# [WORK ITEM]
Keep to one stretch of the data below, the lines from the one with "(άρθρο 9), αντίστοιχα." up to and including the one with "του ΟΗΕ (άρθρο", and return that stretch exactly.

Saved entries:

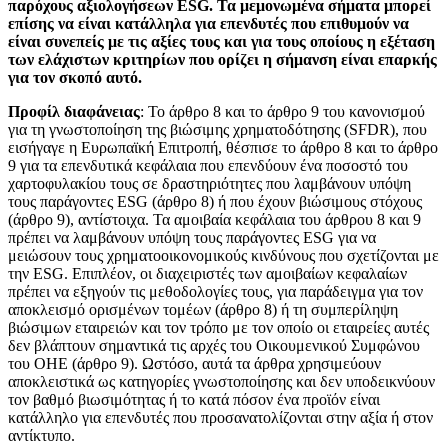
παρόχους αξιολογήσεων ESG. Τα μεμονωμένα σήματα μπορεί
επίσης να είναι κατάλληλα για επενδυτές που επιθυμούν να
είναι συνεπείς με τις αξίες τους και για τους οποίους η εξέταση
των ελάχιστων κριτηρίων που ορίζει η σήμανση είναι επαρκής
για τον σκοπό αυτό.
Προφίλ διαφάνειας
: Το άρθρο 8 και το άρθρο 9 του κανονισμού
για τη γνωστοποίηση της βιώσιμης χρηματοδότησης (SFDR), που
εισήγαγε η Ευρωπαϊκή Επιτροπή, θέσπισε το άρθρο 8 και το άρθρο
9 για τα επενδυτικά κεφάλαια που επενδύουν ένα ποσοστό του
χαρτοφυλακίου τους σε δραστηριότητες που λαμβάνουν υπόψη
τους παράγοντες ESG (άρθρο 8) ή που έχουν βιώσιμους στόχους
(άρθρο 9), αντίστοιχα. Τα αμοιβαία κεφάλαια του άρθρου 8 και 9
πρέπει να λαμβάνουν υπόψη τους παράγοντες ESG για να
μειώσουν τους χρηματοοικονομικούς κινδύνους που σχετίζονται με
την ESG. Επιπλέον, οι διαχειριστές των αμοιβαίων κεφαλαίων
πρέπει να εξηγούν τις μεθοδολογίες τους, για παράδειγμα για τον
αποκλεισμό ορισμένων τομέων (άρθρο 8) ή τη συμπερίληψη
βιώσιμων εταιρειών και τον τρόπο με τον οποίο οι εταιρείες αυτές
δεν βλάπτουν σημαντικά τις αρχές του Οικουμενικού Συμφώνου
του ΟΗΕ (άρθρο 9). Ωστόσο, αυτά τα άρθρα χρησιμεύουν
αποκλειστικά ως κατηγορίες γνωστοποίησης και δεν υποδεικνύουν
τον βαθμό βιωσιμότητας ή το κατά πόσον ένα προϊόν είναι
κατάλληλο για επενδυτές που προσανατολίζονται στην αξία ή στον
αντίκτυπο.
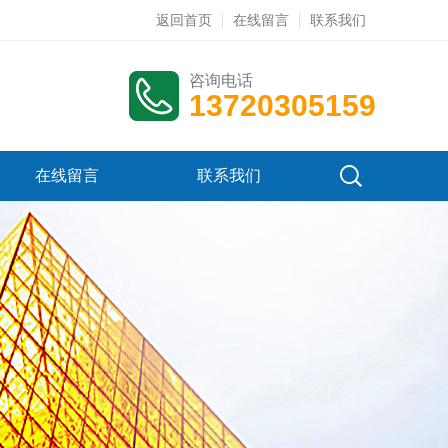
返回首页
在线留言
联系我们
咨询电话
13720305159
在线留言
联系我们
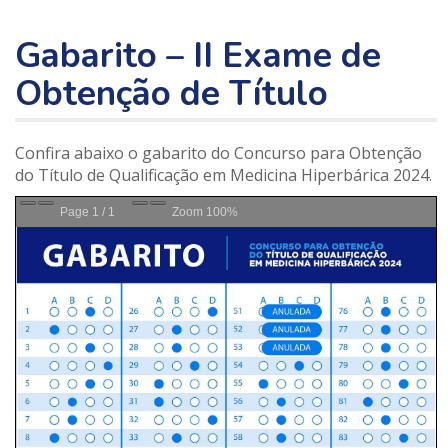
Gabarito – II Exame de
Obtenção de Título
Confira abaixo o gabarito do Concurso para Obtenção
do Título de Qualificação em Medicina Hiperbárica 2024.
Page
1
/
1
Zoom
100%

# [SOLUTION TO THIS EXERCISE]
(άρθρο 9), αντίστοιχα. Τα αμοιβαία κεφάλαια του άρθρου 8 και 9
πρέπει να λαμβάνουν υπόψη τους παράγοντες ESG για να
μειώσουν τους χρηματοοικονομικούς κινδύνους που σχετίζονται με
την ESG. Επιπλέον, οι διαχειριστές των αμοιβαίων κεφαλαίων
πρέπει να εξηγούν τις μεθοδολογίες τους, για παράδειγμα για τον
αποκλεισμό ορισμένων τομέων (άρθρο 8) ή τη συμπερίληψη
βιώσιμων εταιρειών και τον τρόπο με τον οποίο οι εταιρείες αυτές
δεν βλάπτουν σημαντικά τις αρχές του Οικουμενικού Συμφώνου
του ΟΗΕ (άρθρο 9). Ωστόσο, αυτά τα άρθρα χρησιμεύουν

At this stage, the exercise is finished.